Welcome to Spotlight Sunday. I’m Liz Gavin and today I’m thrilled to introduce you to Sarah Zolton Arthur.

LG: Where are you from? Michigan. By the bay.

LG: Do you have hobbies? What’s your favorite pastime? Do I have any hobbies? Well, I read for fun. So I suppose you could call that a hobby. Favorite pastime? I love going to see musicals with my sons. I used to go all the time when I was younger, before I became a mom. Now that they’re old enough (19 & 14) the three of us go together. Sometimes with the addition of my mom. Together, we’ve seen Diary of Ann Frank (not a musical), American Idiot, James and the Giant Peach, Man of La Mancha and Rent in the past year. We have Dear Evan Hanson scheduled for Spring. We’ll have to see what all we can get tickets for.

LG: If you had a TARDIS – or any other time machine – would you revisit any period of your life? If so, what advice would you give your younger self? Yes. I would definitely go back. I would tell myself not to listen to my mom and to definitely join the peace corps. My mom talked me out of joining. I would tell myself that you have to live your life the way that it makes you happy because life has a way of getting away from you and then you wake up one morning and realize that you’re no longer a spring chicken.

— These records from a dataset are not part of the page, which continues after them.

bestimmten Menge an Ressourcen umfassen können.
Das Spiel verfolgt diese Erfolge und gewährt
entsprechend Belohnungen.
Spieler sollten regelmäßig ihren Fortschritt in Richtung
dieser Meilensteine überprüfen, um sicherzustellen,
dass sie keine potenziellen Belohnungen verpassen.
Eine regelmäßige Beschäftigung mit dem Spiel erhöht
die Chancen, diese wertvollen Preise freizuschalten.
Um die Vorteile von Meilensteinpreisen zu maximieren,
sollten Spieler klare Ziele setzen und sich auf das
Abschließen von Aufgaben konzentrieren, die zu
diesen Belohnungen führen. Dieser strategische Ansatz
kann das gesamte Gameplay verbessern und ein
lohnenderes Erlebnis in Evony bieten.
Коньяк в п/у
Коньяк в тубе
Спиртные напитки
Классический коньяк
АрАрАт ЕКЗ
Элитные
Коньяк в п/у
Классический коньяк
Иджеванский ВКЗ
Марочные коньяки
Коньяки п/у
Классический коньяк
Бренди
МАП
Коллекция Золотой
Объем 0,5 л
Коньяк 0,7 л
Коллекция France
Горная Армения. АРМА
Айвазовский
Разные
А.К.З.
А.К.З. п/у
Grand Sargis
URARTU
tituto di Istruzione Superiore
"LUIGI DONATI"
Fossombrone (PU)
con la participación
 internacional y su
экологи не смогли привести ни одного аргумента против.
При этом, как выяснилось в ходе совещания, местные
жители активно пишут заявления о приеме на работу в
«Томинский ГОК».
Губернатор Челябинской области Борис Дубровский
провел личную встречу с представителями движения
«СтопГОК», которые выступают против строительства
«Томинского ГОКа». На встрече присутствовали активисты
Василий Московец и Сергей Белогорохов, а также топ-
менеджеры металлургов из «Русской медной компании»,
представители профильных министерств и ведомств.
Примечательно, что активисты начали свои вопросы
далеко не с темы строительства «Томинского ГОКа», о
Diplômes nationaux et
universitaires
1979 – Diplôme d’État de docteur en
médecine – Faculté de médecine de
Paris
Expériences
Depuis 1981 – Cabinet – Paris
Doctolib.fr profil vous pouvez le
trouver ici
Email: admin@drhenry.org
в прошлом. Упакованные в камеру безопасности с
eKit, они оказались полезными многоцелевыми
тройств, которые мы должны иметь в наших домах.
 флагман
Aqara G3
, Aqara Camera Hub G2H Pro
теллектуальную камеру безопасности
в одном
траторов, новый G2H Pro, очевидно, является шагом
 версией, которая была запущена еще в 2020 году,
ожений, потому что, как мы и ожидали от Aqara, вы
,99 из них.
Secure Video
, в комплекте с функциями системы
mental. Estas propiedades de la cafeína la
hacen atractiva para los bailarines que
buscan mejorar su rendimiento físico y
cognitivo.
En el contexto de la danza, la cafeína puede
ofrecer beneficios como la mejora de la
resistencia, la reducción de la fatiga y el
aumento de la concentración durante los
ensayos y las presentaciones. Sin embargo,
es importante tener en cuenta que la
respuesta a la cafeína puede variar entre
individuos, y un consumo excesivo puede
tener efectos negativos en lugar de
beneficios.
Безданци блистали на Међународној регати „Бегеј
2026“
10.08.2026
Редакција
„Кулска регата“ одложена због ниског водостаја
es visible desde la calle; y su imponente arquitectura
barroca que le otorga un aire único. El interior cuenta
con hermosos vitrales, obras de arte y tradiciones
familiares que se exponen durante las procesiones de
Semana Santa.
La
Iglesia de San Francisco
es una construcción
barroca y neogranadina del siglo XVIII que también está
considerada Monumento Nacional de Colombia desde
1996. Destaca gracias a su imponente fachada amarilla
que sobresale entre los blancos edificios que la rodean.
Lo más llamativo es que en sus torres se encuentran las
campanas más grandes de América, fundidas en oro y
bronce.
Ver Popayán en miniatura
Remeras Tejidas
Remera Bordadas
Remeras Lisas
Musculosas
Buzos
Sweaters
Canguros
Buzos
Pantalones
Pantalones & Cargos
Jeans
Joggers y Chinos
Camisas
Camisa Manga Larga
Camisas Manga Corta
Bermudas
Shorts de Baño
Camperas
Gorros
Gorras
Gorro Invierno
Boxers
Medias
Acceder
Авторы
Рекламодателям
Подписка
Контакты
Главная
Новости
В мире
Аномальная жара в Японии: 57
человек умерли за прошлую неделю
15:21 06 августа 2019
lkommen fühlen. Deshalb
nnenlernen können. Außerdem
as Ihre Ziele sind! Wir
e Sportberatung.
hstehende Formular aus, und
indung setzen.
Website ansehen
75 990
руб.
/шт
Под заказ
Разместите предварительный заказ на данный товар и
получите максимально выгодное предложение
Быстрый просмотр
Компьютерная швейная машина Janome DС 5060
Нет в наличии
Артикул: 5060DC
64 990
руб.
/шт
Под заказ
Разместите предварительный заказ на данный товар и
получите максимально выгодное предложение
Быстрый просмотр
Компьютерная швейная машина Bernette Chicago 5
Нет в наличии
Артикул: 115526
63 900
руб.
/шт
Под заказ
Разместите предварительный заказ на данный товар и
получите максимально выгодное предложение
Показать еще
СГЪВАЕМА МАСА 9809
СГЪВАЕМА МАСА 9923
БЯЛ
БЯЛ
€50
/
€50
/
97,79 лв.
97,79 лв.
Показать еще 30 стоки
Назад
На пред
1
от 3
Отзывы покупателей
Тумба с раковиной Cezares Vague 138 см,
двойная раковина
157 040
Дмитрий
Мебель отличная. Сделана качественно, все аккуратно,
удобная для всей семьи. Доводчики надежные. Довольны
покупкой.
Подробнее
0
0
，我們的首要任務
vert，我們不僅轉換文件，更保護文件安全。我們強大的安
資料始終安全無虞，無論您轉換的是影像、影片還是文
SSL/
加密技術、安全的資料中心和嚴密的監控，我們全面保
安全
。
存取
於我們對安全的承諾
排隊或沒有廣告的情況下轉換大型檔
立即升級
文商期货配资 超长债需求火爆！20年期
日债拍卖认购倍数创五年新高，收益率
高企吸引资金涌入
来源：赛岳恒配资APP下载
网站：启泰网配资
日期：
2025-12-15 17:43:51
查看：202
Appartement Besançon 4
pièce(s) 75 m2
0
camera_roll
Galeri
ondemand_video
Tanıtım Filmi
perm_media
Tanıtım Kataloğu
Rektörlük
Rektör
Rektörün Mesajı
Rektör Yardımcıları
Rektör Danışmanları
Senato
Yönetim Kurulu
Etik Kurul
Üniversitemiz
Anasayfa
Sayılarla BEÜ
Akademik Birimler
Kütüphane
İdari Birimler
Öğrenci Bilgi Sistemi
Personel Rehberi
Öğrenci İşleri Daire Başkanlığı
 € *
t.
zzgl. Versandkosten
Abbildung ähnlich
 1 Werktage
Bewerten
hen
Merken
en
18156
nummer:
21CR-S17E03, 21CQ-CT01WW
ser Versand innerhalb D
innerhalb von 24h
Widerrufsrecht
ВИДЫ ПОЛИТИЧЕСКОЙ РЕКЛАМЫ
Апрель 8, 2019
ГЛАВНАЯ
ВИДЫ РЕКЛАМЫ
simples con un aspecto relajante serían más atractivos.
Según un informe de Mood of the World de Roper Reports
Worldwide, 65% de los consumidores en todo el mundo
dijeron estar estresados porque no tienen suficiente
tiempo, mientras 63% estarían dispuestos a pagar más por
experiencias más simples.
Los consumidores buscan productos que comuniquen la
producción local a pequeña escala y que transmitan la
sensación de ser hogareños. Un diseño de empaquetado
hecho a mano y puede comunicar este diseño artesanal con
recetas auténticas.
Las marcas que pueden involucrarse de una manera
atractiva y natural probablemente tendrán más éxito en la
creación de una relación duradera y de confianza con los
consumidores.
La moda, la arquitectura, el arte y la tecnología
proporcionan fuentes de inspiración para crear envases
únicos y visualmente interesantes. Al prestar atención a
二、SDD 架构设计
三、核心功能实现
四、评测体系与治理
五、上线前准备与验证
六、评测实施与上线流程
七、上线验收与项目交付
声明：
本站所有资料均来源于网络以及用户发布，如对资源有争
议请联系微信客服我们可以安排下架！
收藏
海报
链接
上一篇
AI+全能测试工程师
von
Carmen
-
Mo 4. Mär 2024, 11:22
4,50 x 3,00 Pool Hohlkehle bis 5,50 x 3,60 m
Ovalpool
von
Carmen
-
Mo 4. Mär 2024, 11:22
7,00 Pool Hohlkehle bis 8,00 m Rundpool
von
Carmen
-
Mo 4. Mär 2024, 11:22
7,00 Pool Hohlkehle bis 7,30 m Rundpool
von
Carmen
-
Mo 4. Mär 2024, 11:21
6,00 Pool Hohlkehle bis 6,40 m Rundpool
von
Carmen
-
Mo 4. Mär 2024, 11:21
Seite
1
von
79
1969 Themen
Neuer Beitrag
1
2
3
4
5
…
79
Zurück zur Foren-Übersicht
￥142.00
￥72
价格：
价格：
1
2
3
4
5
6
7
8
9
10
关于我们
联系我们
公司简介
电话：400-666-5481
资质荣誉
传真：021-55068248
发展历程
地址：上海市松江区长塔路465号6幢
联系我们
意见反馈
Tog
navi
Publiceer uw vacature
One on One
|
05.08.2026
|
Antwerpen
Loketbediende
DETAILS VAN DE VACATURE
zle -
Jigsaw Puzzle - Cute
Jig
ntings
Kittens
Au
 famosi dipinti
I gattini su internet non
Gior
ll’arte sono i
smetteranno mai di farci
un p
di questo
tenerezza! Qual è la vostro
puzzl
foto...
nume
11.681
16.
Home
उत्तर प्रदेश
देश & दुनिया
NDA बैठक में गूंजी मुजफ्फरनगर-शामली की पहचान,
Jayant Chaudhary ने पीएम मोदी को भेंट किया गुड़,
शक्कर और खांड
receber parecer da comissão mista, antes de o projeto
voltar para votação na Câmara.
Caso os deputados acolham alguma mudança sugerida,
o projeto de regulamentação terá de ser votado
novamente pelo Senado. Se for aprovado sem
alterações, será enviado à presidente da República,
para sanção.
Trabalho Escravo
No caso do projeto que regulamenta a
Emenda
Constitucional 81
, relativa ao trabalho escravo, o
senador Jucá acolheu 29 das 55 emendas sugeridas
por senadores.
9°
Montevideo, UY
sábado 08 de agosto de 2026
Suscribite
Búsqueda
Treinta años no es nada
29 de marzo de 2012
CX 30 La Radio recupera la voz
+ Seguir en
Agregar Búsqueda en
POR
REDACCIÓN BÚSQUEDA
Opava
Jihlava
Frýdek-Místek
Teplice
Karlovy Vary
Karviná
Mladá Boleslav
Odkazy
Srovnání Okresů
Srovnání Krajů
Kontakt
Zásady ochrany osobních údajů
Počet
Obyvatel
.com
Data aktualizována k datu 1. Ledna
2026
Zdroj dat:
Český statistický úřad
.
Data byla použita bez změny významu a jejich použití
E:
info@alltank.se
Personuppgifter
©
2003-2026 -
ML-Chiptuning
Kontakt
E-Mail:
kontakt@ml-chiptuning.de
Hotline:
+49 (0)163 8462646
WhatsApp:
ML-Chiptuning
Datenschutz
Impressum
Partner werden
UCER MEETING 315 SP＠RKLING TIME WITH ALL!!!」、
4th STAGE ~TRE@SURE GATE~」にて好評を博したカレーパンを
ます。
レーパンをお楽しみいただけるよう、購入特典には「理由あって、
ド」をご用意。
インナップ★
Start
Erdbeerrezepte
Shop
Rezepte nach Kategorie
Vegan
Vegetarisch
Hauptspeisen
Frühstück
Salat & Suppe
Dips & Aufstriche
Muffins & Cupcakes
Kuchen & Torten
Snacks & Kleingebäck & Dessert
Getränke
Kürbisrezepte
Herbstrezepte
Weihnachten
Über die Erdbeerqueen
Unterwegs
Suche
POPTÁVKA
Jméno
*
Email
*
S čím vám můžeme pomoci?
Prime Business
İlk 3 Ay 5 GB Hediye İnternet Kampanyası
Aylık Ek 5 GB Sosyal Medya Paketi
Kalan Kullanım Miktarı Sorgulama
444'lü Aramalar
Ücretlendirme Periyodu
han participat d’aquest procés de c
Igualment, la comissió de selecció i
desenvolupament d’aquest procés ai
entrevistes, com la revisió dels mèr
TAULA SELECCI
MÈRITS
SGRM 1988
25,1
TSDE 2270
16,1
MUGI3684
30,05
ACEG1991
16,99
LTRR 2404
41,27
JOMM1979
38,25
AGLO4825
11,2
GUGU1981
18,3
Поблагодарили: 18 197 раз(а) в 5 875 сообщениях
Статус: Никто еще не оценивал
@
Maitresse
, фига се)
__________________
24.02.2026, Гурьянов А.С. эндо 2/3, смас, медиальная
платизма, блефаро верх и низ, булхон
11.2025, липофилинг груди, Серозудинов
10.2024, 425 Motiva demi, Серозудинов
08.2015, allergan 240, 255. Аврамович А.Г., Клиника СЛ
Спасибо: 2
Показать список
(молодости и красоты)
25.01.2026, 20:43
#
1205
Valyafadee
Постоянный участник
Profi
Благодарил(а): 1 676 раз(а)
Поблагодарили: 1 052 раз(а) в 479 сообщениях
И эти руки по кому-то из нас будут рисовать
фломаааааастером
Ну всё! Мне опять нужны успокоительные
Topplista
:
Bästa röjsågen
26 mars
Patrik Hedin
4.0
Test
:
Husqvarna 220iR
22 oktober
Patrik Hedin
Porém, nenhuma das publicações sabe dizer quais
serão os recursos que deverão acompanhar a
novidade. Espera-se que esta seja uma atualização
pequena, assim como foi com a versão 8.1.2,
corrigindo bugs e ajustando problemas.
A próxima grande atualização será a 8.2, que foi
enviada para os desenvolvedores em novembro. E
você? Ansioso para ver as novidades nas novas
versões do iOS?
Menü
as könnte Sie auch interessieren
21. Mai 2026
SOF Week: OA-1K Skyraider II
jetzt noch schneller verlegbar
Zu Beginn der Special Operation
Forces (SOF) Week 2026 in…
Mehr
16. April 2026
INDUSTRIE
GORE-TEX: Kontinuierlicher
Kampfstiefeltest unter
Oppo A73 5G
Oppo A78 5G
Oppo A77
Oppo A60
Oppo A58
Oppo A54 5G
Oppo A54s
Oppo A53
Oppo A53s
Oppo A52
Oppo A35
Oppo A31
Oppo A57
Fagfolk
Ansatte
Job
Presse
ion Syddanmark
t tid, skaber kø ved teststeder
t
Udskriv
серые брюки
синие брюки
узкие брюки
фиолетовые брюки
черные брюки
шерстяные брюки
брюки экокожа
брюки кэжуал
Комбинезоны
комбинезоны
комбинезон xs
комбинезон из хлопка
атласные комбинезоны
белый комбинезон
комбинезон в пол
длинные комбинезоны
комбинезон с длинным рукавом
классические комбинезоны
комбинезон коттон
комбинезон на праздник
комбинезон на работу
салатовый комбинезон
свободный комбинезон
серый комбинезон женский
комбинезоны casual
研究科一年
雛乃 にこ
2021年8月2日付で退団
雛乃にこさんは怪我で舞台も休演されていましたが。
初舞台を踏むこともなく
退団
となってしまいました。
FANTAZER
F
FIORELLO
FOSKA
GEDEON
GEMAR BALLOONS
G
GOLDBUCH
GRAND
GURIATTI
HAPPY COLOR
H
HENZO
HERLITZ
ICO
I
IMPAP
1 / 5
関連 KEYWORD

LG: Tell us about something your readers would be surprised to learn about you. Hmm… well, for one, I moved around a lot as a kid and went to twelve different schools by the time I was in 6th grade. Oh, and I met my late husband when he hacked my computer. It was the late 90s. We didn’t have the same protections on computers that they have now. I’d happened to be online at the same time he was testing this new hacker software for his job. He hacked me, saw my pictures and found me on a chat platform called ICQ. First he’d loaded all my pictures onto my desktop so I’d known I’d been hacked then the chat bubble popped up and he introduced himself and told me he hoped he hadn’t scared me. Obviously, I wasn’t scared.

LG: What was the kindest, nicest thing anyone has ever done to you? Was it unexpected? That’s easy. After my husband had passed away, since I’d been a young stay-at-home mom, everything was in his name. I had to move closer to my family but we still had a loan out on our car. The bank wouldn’t let me keep it because I had to change the plates to a new state and that wasn’t allowed with a loan on the car and it not being in my name. My best friend got her brother who worked at a car dealership to get his boss to donate a car to me. It was a gamechanger for me. I’m forever grateful for that act of kindness.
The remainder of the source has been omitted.